I thought I saw somewhere that quelque meant "something" and chose meant "thing" so it seemed kind of goofy, but maintenant, je vois. Merci.
- quelque chose = something
- quelques jours = a few days
- chose = thing
"chose - gender: neuter" Neuter? In french? I thought there is only masculine and feminine.
Whenever something has a "neutral" meaning, you have to use masculine by default.
-une chose blanche (feminine)
-quelque chose de blanc (masculine by default)
Thank you for your input, but that's not what I ment by my question. It was a hoover-hint, where it said it has a neutral gender. So I was confused - was it a mistake of Duo (should have been masculine), or is there any gender exception for this word?

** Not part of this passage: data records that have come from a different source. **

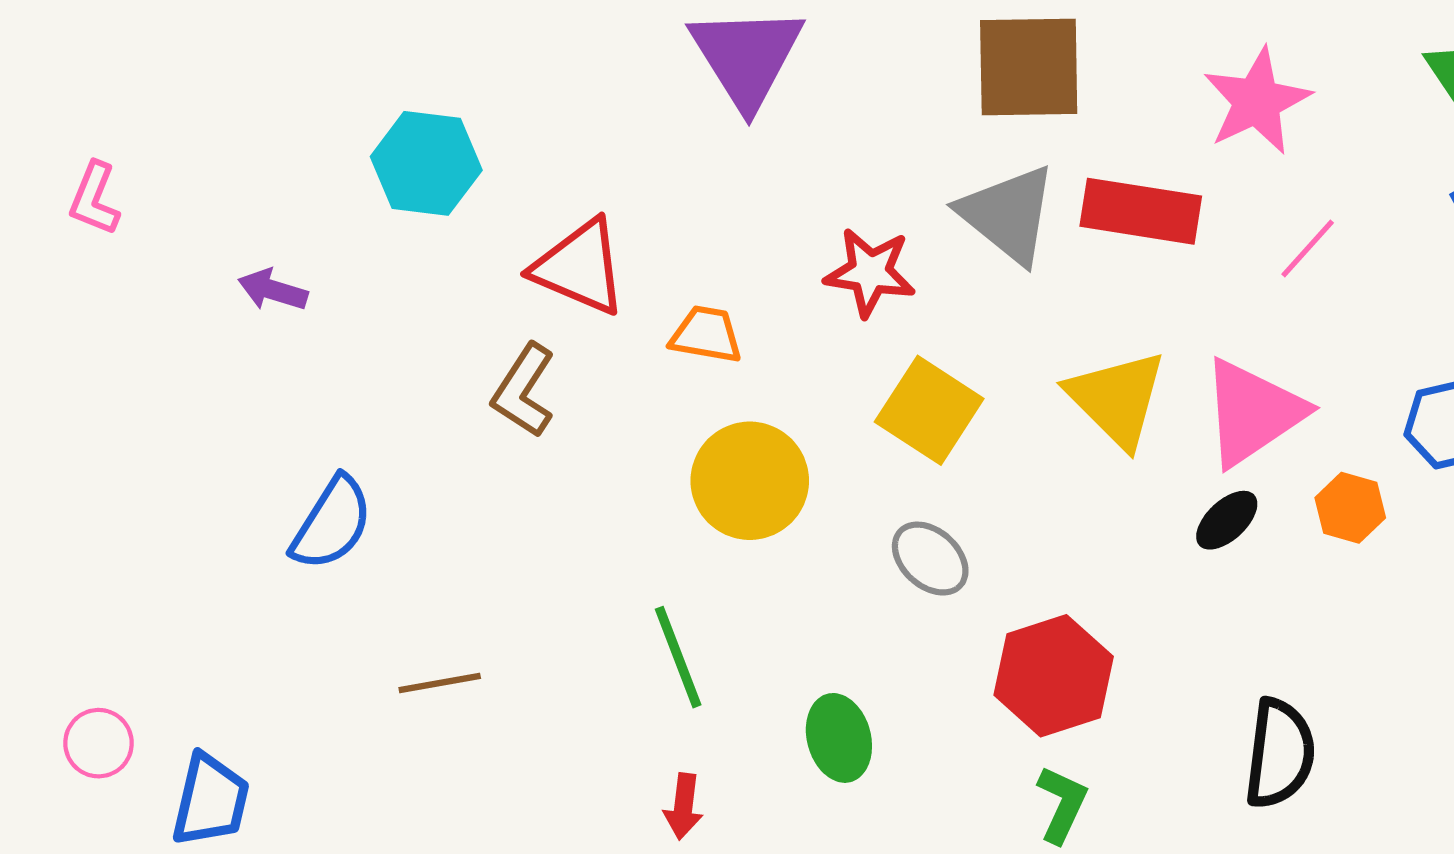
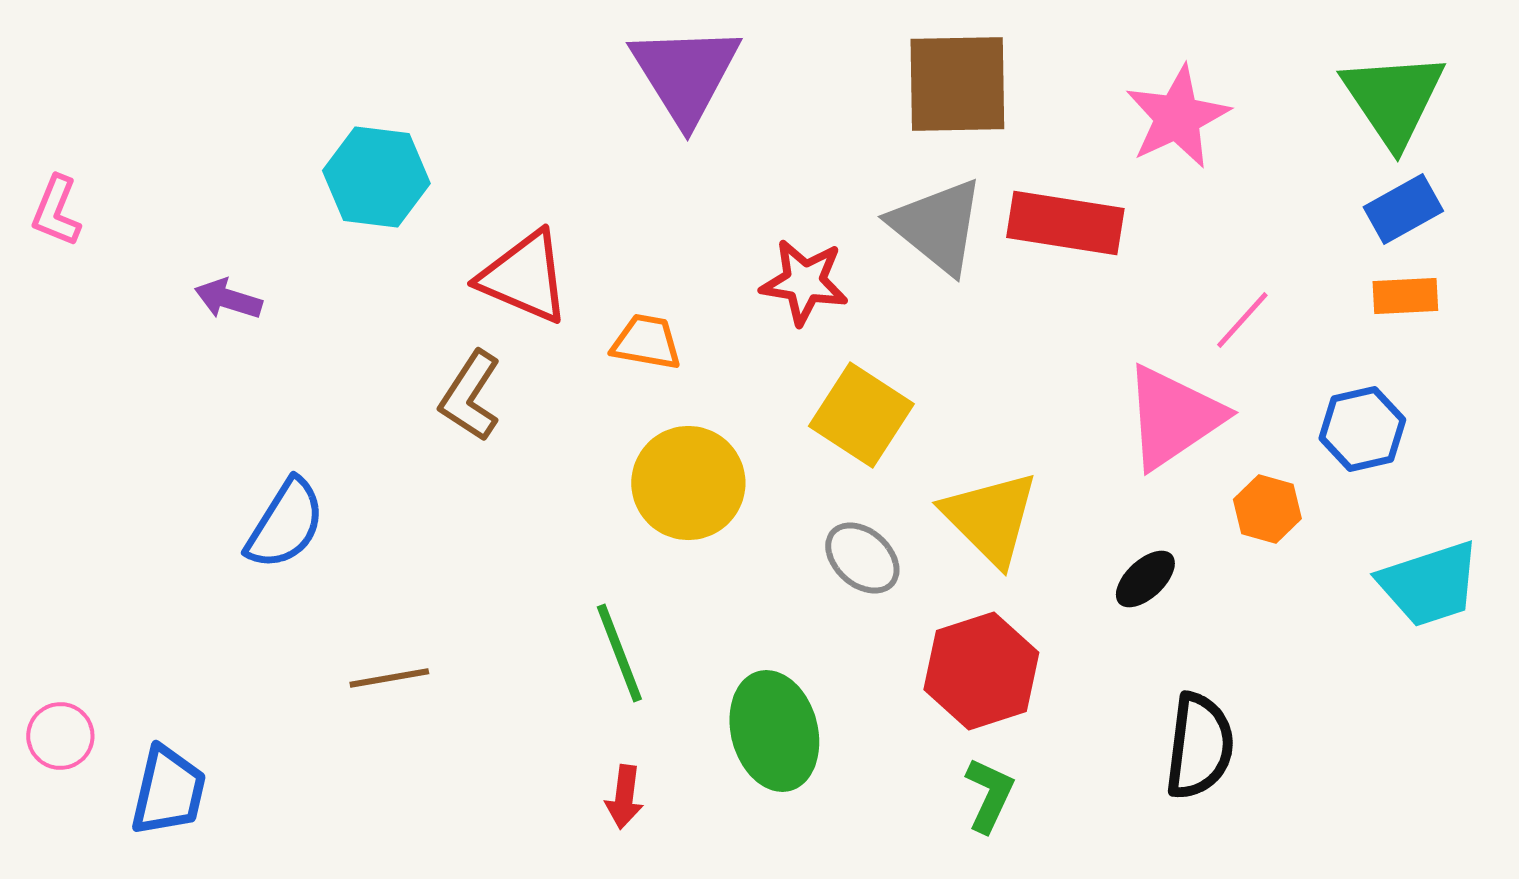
pink line: (1308, 248) -> (1242, 320), moved
yellow triangle: (1117, 399) -> (990, 518), moved
black ellipse: (1227, 520) -> (1145, 579), moved
green ellipse: (839, 738) -> (774, 731), size x1.4

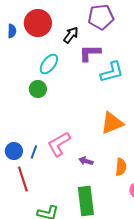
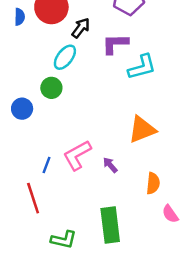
black arrow: (71, 35) -> (81, 28), moved
blue circle: (14, 151) -> (22, 109), moved
purple arrow: (86, 161) -> (110, 165), moved, turned 32

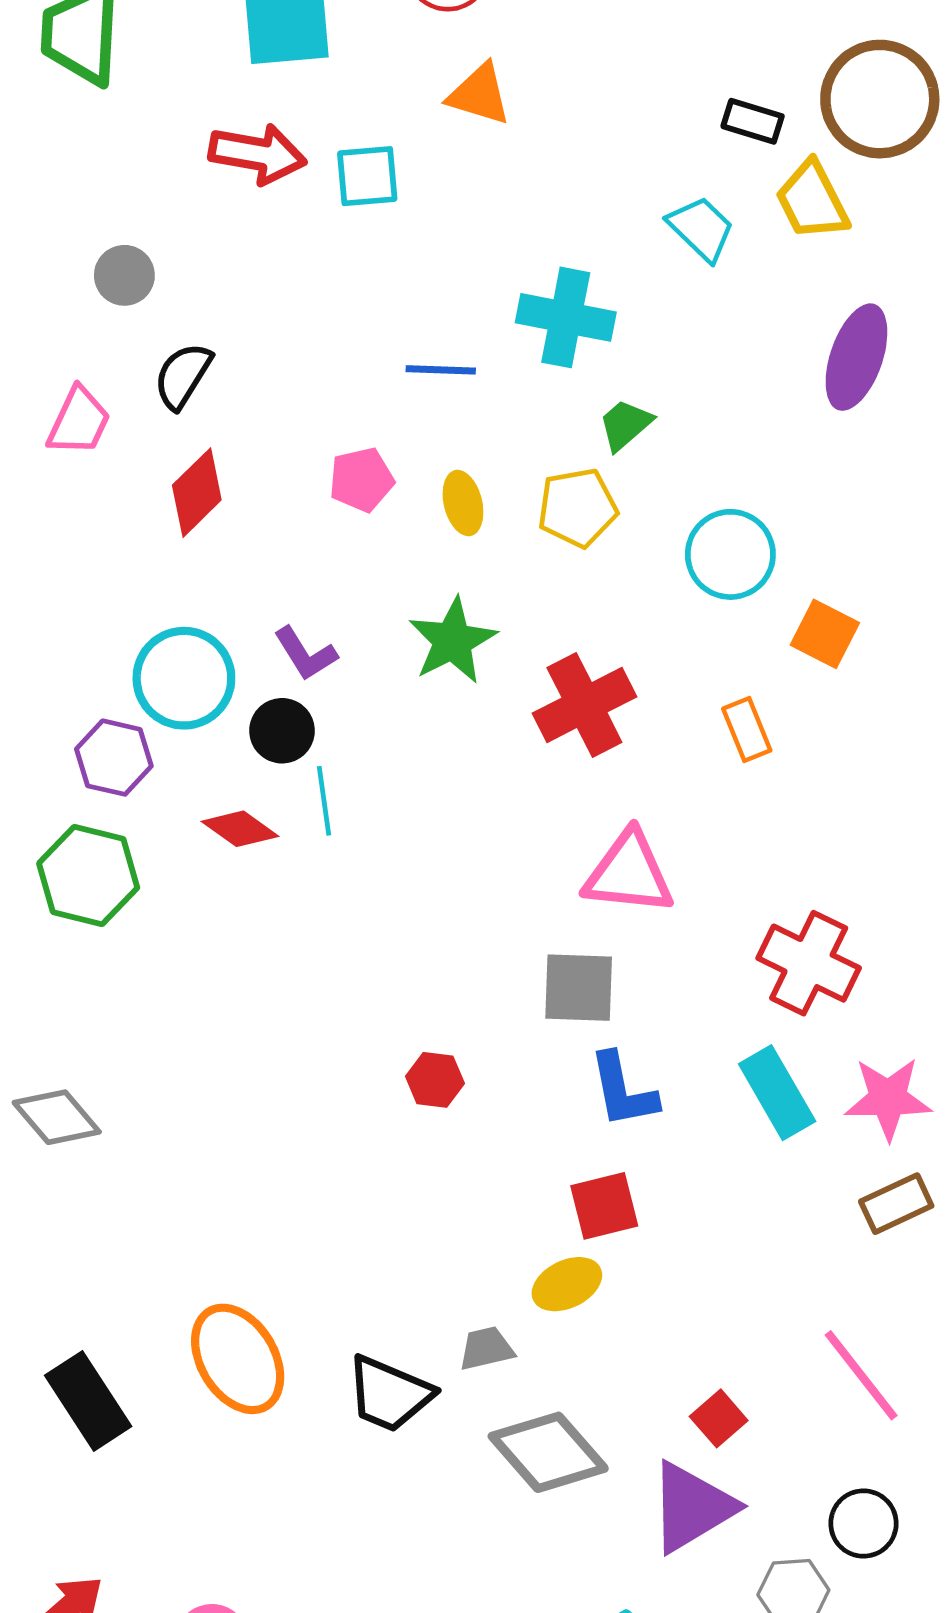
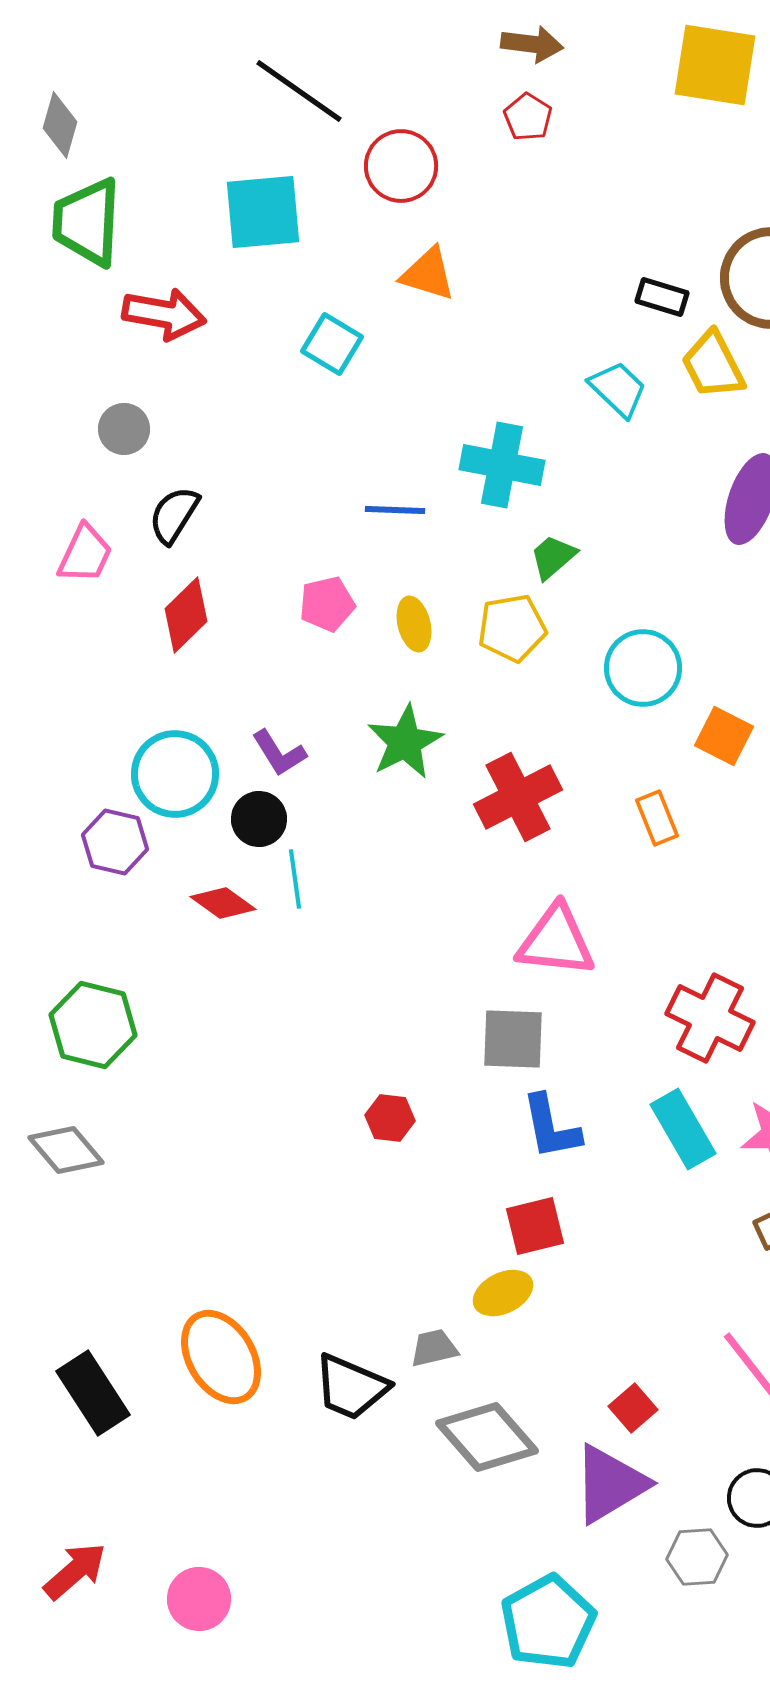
red arrow: (257, 154) -> (164, 314), moved
cyan square: (367, 176) -> (332, 344), turned 36
green hexagon: (88, 876) -> (93, 1025), moved

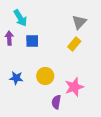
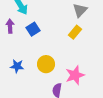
blue square: (32, 41) -> (33, 29), turned -32

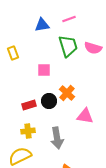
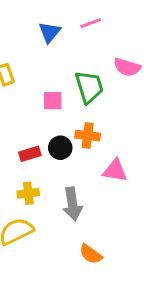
blue triangle: (42, 25) -> (50, 32), turned -42
green trapezoid: (68, 46) -> (89, 87), moved
orange cross: (67, 93) -> (88, 136), turned -35

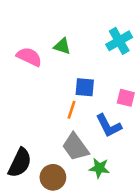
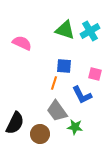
green triangle: (62, 46) -> (65, 30), moved, size x1.5

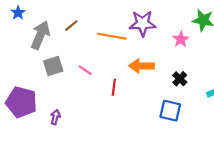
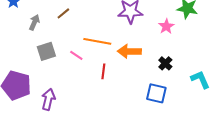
gray arrow: (40, 35) -> (34, 22), size x0.6
orange line: (112, 36) -> (97, 41), moved
purple arrow: (55, 117) -> (48, 99), size x1.5

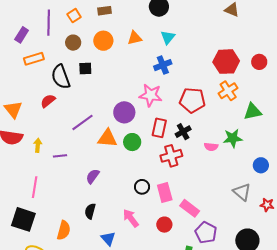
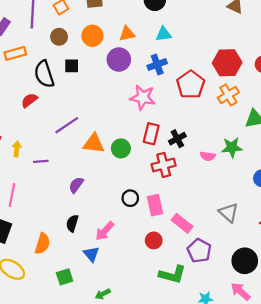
cyan triangle: (168, 37) -> (164, 34), turned 42
red pentagon: (192, 100) -> (191, 85), moved, turned 30
purple circle: (124, 112) -> (119, 60), moved
gray triangle: (242, 192) -> (229, 213), moved
pink arrow: (131, 218) -> (105, 231), moved, turned -102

neutral gender does not exist in French anyway, so what is not feminine is masculine by default.
the shortform is qqch right? a french native speaker used this before and this is the first shortform i know in french :)
qqch is indeed the short form of quelque chose, but you should not use it in formal writing (and not in your Duo exercises).
Theoretically, it should be possible, but due to the fixed expression "quelque chose", we don"t use the plural. If we mean "a few things", we say "quelques vêtements" or other appropriate noun.
Strictly speaking, "to clean" is "nettoyer".
"to wash/laver" suggest the use of water (which clean/nettoyer doesn't)
For the verb to wash, don't we have to put "se" before the verb? Like, "Il se lave" or "Je me lave"?
It depends whom/what you are washing: je me lave (myself), je lave mon jean (my jeans)
Why is "he washes anything" incorrect? What is the difference between anything and something in French?